● **Assignment**
Every line with the string "ExpensesSum" must be copied from the entries below.

● **Dataset extract**
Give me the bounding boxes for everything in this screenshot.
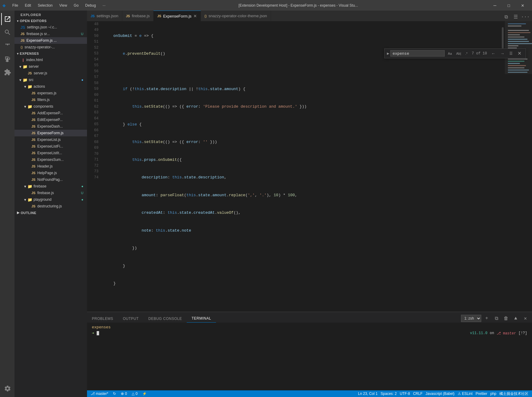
sidebar-item-firebase-js[interactable]: JS firebase.js U xyxy=(15,190,87,196)
status-encoding[interactable]: UTF-8 xyxy=(398,392,411,396)
status-spaces[interactable]: Spaces: 2 xyxy=(379,392,398,396)
delete-terminal-button[interactable]: 🗑 xyxy=(502,314,510,323)
find-expand-icon[interactable]: ▶ xyxy=(387,51,389,56)
sidebar-item-help-page[interactable]: JS HelpPage.js xyxy=(15,170,87,176)
sidebar-item-expense-form[interactable]: JS ExpenseForm.js xyxy=(15,130,87,136)
sidebar-item-expense-dash[interactable]: JS ExpenseDash... xyxy=(15,123,87,130)
menu-more[interactable]: ··· xyxy=(99,2,108,9)
code-line-56: description: this.state.description, xyxy=(104,174,501,181)
scrollbar-track[interactable] xyxy=(501,21,505,312)
sidebar-folder-components[interactable]: ▾ 📁 components xyxy=(15,103,87,110)
panel-tab-terminal[interactable]: TERMINAL xyxy=(187,314,216,323)
sidebar-item-snazzy-open[interactable]: {} snazzy-operator-... xyxy=(15,44,87,50)
menu-debug[interactable]: Debug xyxy=(82,2,99,9)
sidebar-item-server-js[interactable]: JS server.js xyxy=(15,70,87,76)
panel-tab-problems[interactable]: PROBLEMS xyxy=(87,315,118,323)
sidebar-item-edit-expense[interactable]: JS EditExpenseP... xyxy=(15,116,87,123)
split-terminal-button[interactable]: ⧉ xyxy=(492,314,501,323)
sidebar-item-notfound[interactable]: JS NotFoundPag... xyxy=(15,176,87,183)
filters-js-label: filters.js xyxy=(37,98,50,102)
sidebar-folder-actions[interactable]: ▾ 📁 actions xyxy=(15,83,87,90)
find-next-button[interactable]: → xyxy=(498,50,506,57)
expenses-sum-icon: JS xyxy=(31,158,35,161)
sidebar-folder-src[interactable]: ▾ 📁 src ● xyxy=(15,76,87,83)
tab-close-icon[interactable]: ✕ xyxy=(193,14,197,18)
activity-source-control[interactable] xyxy=(1,40,13,52)
sidebar-item-firebase-js-open[interactable]: JS firebase.js sr... U xyxy=(15,31,87,37)
close-panel-button[interactable]: ✕ xyxy=(521,314,530,323)
status-php[interactable]: php xyxy=(489,392,498,396)
find-select-all-button[interactable]: ☰ xyxy=(508,51,514,56)
status-lightning[interactable]: ⚡ xyxy=(141,392,148,396)
sidebar-item-expense-list[interactable]: JS ExpenseList.js xyxy=(15,136,87,143)
activity-extensions[interactable] xyxy=(1,66,13,78)
expenses-sum-label: ExpensesSum... xyxy=(37,158,63,162)
outline-section[interactable]: ▶ OUTLINE xyxy=(15,210,87,216)
menu-go[interactable]: Go xyxy=(71,2,82,9)
line-num-69: 69 xyxy=(87,145,98,151)
tab-expense-form-js[interactable]: JS ExpenseForm.js ✕ xyxy=(153,11,201,21)
sidebar-item-settings-json[interactable]: JS settings.json ~/.c... xyxy=(15,24,87,31)
activity-explorer[interactable] xyxy=(1,13,13,25)
sidebar-item-destructuring[interactable]: JS destructuring.js xyxy=(15,203,87,210)
status-eslint[interactable]: ⚠ ESLint xyxy=(456,392,474,396)
find-prev-button[interactable]: ← xyxy=(489,50,497,57)
toggle-panel-button[interactable]: ☰ xyxy=(511,13,520,21)
eslint-label: ⚠ ESLint xyxy=(458,392,473,396)
sidebar-item-add-expense[interactable]: JS AddExpenseP... xyxy=(15,110,87,116)
tab-snazzy[interactable]: {} snazzy-operator-color-theme.json xyxy=(201,11,271,21)
tab-firebase-js[interactable]: JS firebase.js xyxy=(122,11,154,21)
sidebar-item-header-js[interactable]: JS Header.js xyxy=(15,163,87,170)
status-language[interactable]: Javascript (Babel) xyxy=(424,392,456,396)
match-case-button[interactable]: Aa xyxy=(446,51,453,56)
sidebar-item-expense-form-open[interactable]: JS ExpenseForm.js ... xyxy=(15,37,87,44)
sidebar-item-expenses-sum[interactable]: JS ExpensesSum... xyxy=(15,156,87,163)
panel-tab-debug[interactable]: DEBUG CONSOLE xyxy=(143,315,187,323)
menu-edit[interactable]: Edit xyxy=(22,2,34,9)
panel-tab-output[interactable]: OUTPUT xyxy=(118,315,143,323)
sidebar-item-filters-js[interactable]: JS filters.js xyxy=(15,96,87,103)
maximize-button[interactable]: ☐ xyxy=(502,0,516,11)
status-errors[interactable]: ⊗ 0 xyxy=(120,392,128,396)
sidebar-folder-playground[interactable]: ▾ 📁 playground ● xyxy=(15,196,87,203)
menu-file[interactable]: File xyxy=(9,2,21,9)
use-regex-button[interactable]: .* xyxy=(463,51,469,56)
more-actions-button[interactable]: ··· xyxy=(521,13,530,21)
close-button[interactable]: ✕ xyxy=(516,0,530,11)
status-warnings[interactable]: △ 0 xyxy=(131,392,139,396)
status-line-ending[interactable]: CRLF xyxy=(412,392,424,396)
sidebar-folder-firebase[interactable]: ▾ 📁 firebase ● xyxy=(15,183,87,190)
split-editor-button[interactable]: ⧉ xyxy=(502,13,510,21)
find-input[interactable] xyxy=(390,50,445,57)
terminal-shell-select[interactable]: 1: zsh xyxy=(461,315,481,322)
code-content[interactable]: onSubmit = e => { e.preventDefault() if … xyxy=(102,21,501,312)
match-word-button[interactable]: Ab| xyxy=(454,51,463,56)
tab-settings-json[interactable]: JS settings.json xyxy=(87,11,122,21)
status-ln-col[interactable]: Ln 23, Col 1 xyxy=(357,392,379,396)
sidebar-item-index-html[interactable]: ❙ index.html xyxy=(15,57,87,63)
code-line-48: onSubmit = e => { xyxy=(104,33,501,39)
activity-debug[interactable] xyxy=(1,53,13,65)
sidebar-item-expense-list-it[interactable]: JS ExpenseListIt... xyxy=(15,150,87,156)
menu-view[interactable]: View xyxy=(56,2,70,9)
status-sync[interactable]: ↻ xyxy=(112,392,117,396)
sidebar-item-expenses-js[interactable]: JS expenses.js xyxy=(15,90,87,96)
open-editors-section[interactable]: ▾ Open Editors xyxy=(15,18,87,24)
find-close-button[interactable]: ✕ xyxy=(516,50,523,57)
expenses-section[interactable]: ▾ EXPENSES xyxy=(15,50,87,57)
new-terminal-button[interactable]: + xyxy=(482,314,491,323)
sidebar-folder-server[interactable]: ▾ 📁 server xyxy=(15,63,87,70)
status-prettier[interactable]: Prettier xyxy=(474,392,488,396)
vscode-icon: ❖ xyxy=(2,2,6,9)
minimize-button[interactable]: ‒ xyxy=(488,0,502,11)
status-branch[interactable]: ⎇ master* xyxy=(89,392,109,396)
code-line-54: this.setState(() => ({ error: '' })) xyxy=(104,139,501,145)
line-num-58: 58 xyxy=(87,80,98,86)
menu-selection[interactable]: Selection xyxy=(35,2,56,9)
maximize-panel-button[interactable]: ▲ xyxy=(511,314,520,323)
activity-settings[interactable] xyxy=(1,382,13,395)
sidebar-item-expense-list-fi[interactable]: JS ExpenseListFi... xyxy=(15,143,87,150)
activity-search[interactable] xyxy=(1,26,13,38)
scrollbar-thumb[interactable] xyxy=(502,27,504,51)
tab-expense-form-js-label: ExpenseForm.js xyxy=(163,14,192,18)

● **Written solution**
expenses-sum-label: ExpensesSum... xyxy=(37,158,63,162)
sidebar-item-expenses-sum[interactable]: JS ExpensesSum... xyxy=(15,156,87,163)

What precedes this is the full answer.